Un fait que les Syriens n'ont pas vu depuis des décennies.. Quelles sont les causes de l'inondation soudaine de l'Euphrate ?
SadaNews - Après un assèchement forcé et une baisse marquée des niveaux d'eau soufferts par le fleuve Euphrate pendant des années, le nerf vital de l'est syrien déborde à nouveau, dans un événement historique sans précédent depuis 1988, les vannes de décharge du barrage de l'Euphrate ont commencé à s'ouvrir successivement après que le lac s'est approché d'un remplissage complet.
Cette scène, qui a échappé aux yeux des Syriens pendant près de 36 ans, ne révèle pas seulement un changement soudain dans la réalité hydrique de la région, mais place la gestion technique du barrage devant une responsabilité cruciale pour gérer cette abondance d'eau inattendue. Quelles sont les raisons de l'augmentation du niveau de l'eau et comment les autorités ont-elles réagi ?
Pourquoi le lac du barrage de l'Euphrate s'est-il rempli soudainement ?
La scène de l'eau s'écoulant à travers les vannes du barrage de l'Euphrate n'était pas le fruit du hasard, mais le résultat d'une confluence de facteurs climatiques et géographiques exceptionnels observés dans le bassin fluvial au cours de cette saison, après de nombreuses années de forte baisse.
Dans ce contexte, l'expert en barrages et en ressources en eau, Abdul Razak Al-Aliwi, explique à la plateforme "Syrie maintenant" les dimensions numériques de cette abondance en disant : "En raison des fortes pluies tombées cette année, le quota des lacs du barrage de l'Euphrate a été d'environ 5 milliards de mètres cubes d'eau, ce qui a poussé le stock à atteindre 97 % de la capacité maximale du réservoir du fleuve".

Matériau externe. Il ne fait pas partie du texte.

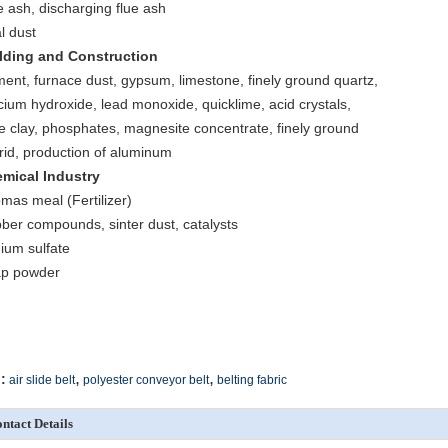
e ash, discharging flue ash
l dust
lding and Construction
ent, furnace dust, gypsum, limestone, finely ground quartz,
cium hydroxide, lead monoxide, quicklime, acid crystals,
e clay, phosphates, magnesite concentrate, finely ground
orid, production of aluminum
mical Industry
mas meal (Fertilizer)
ber compounds, sinter dust, catalysts
ium sulfate
p powder
,
,
:
air slide belt
polyester conveyor belt
belting fabric
ntact Details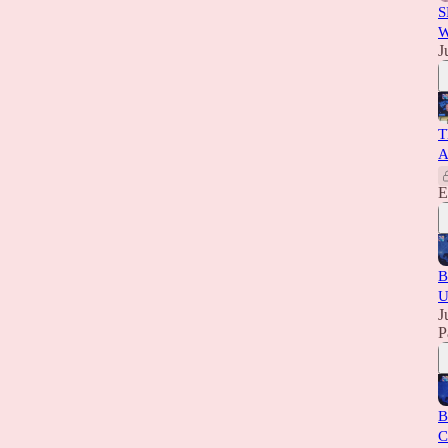
S
W
J
T
A
E
B
U
J
P
B
C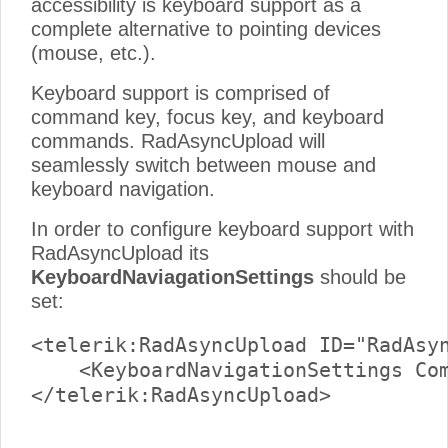
accessibility is keyboard support as a
complete alternative to pointing devices
(mouse, etc.).
Keyboard support is comprised of
command key, focus key, and keyboard
commands. RadAsyncUpload will
seamlessly switch between mouse and
keyboard navigation.
In order to configure keyboard support with
RadAsyncUpload its
KeyboardNaviagationSettings
should be
set:
<telerik:RadAsyncUpload ID="RadAsyn
    <KeyboardNavigationSettings Com
</telerik:RadAsyncUpload>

Al-Aliwi ajoute que ce remplissage presque complet a mis l'établissement public du barrage de l'Euphrate face à un choix technique urgent, à savoir d'augmenter le volume des lâchers d'eau pour dépasser le débouché normal estimé à 290 mètres cubes par seconde, la quantité d'eau actuellement évacuée atteignant 800 mètres cubes par seconde, avec des prévisions croissantes que le seuil critique atteindra 1000 mètres cubes par seconde, ce qui explique l'ouverture de 3 vannes de décharge pour contrôler cette vague d'inondation inhabituelle.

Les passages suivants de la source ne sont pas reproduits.